• Problem to work on
Everything in the listing below from the line containing "した在外教育施設の当該課程を修了した者" through the line containing "評価方法によリ、学力の３要素を多面的・総合的に評価します。" must be repeated exactly; the remaining lines are not wanted.
[[ Data listing open ]]
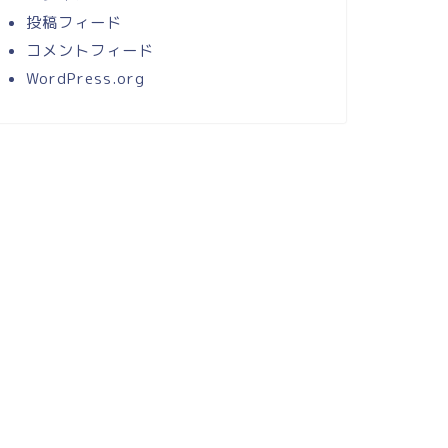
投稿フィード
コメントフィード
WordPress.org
[[ Data listing closed ]]
[[ Data listing open ]]
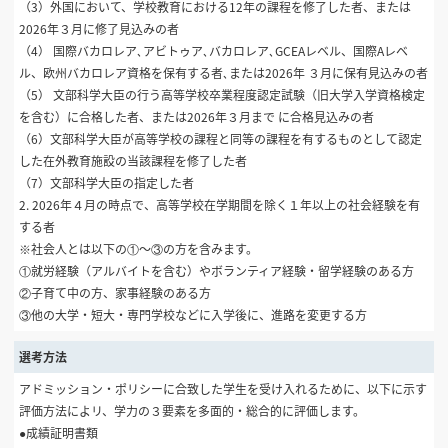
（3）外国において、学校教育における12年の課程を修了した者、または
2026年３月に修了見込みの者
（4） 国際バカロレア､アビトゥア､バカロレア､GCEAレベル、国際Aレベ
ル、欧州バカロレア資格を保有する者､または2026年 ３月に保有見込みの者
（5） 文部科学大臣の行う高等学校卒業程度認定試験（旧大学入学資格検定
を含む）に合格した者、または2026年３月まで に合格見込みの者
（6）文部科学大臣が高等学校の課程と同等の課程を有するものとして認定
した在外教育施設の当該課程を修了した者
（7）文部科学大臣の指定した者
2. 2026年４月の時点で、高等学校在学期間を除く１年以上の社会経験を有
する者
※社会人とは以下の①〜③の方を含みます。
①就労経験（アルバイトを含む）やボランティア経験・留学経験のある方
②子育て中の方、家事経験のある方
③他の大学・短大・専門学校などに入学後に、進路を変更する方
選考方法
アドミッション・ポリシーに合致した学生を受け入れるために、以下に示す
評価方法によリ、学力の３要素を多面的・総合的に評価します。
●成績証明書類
[[ Data listing closed ]]
• Completed task
した在外教育施設の当該課程を修了した者
（7）文部科学大臣の指定した者
2. 2026年４月の時点で、高等学校在学期間を除く１年以上の社会経験を有
する者
※社会人とは以下の①〜③の方を含みます。
①就労経験（アルバイトを含む）やボランティア経験・留学経験のある方
②子育て中の方、家事経験のある方
③他の大学・短大・専門学校などに入学後に、進路を変更する方
選考方法
アドミッション・ポリシーに合致した学生を受け入れるために、以下に示す
評価方法によリ、学力の３要素を多面的・総合的に評価します。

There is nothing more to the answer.